[pytorch] Disable fast path in MultiheadAttention in Export by guangy10 · Pull Request #106824 · pytorch/pytorch

guangy10 · 2023-08-08T22:57:26Z

Summary:
We are seeing aten._native_multi_head_attention op (not in core Aten op set) is left in the exported graph and causes problems in the downstream at runtime.

Two proposed solutions:

Disable fast path while tracing to leverage the non-optimized path to get decomp, that way, the blamed op won't show up in the exported graph
Add a decomp rule for aten._native_multi_head_attention

After discussing with kimishpatel and bdhirsh, #1 is preferred and verified it could immediately unblock the critical model enablement work for PP.

Test Plan: CI

Differential Revision: D48169806

pytorch-bot · 2023-08-08T22:57:28Z

🔗 Helpful Links

🧪 See artifacts and rendered test results at hud.pytorch.org/pr/106824

📄 Preview Python docs built from this PR
📄 Preview C++ docs built from this PR
❓ Need help or want to give feedback on the CI? Visit the bot commands wiki or our office hours

Note: Links to docs will display an error until the docs builds have been completed.

❗ 1 Active SEVs

There are 1 currently active SEVs. If your PR is affected, please view them below:

ROCm CI upgrade in progress

❌ 23 New Failures, 3 Unrelated Failures

As of commit 098b67e:

NEW FAILURES - The following jobs have failed:

UNSTABLE - The following jobs failed but were likely due to flakiness present on trunk and has been marked as unstable:

This comment was automatically generated by Dr. CI and updates every 15 minutes.
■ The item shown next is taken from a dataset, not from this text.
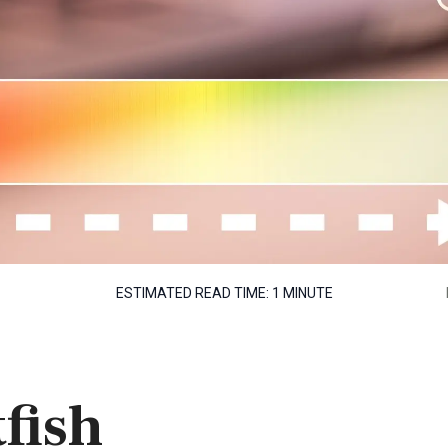
ESTIMATED READ TIME:
1 MINUTE
fish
facebook-github-bot · 2023-08-08T22:58:03Z

This pull request was exported from Phabricator. Differential Revision: D48169806

facebook-github-bot · 2023-08-09T20:43:00Z

This pull request was exported from Phabricator. Differential Revision: D48169806

guangy10 · 2023-08-09T20:44:27Z

Fixed failures in test_transformers and test_jit_legacy

…106824) Summary: Pull Request resolved: pytorch#106824 We are seeing `aten._native_multi_head_attention` op (not in core Aten op set) is left in the exported graph and causes problems in the downstream at runtime. Two proposed solutions: 1. Disable fast path while tracing to leverage the non-optimized path to get decomp, that way, the blamed op won't show up in the exported graph 2. Add a decomp rule for `aten._native_multi_head_attention` After discussing with kimishpatel and bdhirsh, pytorch#1 is preferred and verified it could immediately unblock the critical model enablement work for PP. Test Plan: CI Reviewed By: kimishpatel Differential Revision: D48169806 fbshipit-source-id: e82be1ab24659a976554775c7c362a00c827416e

facebook-github-bot · 2023-08-09T20:51:51Z

This pull request was exported from Phabricator. Differential Revision: D48169806

guangy10 · 2023-08-09T21:56:55Z

@pytorchbot merge

pytorchmergebot · 2023-08-09T21:58:58Z

Merge started

Your change will be merged once all checks pass (ETA 0-4 Hours).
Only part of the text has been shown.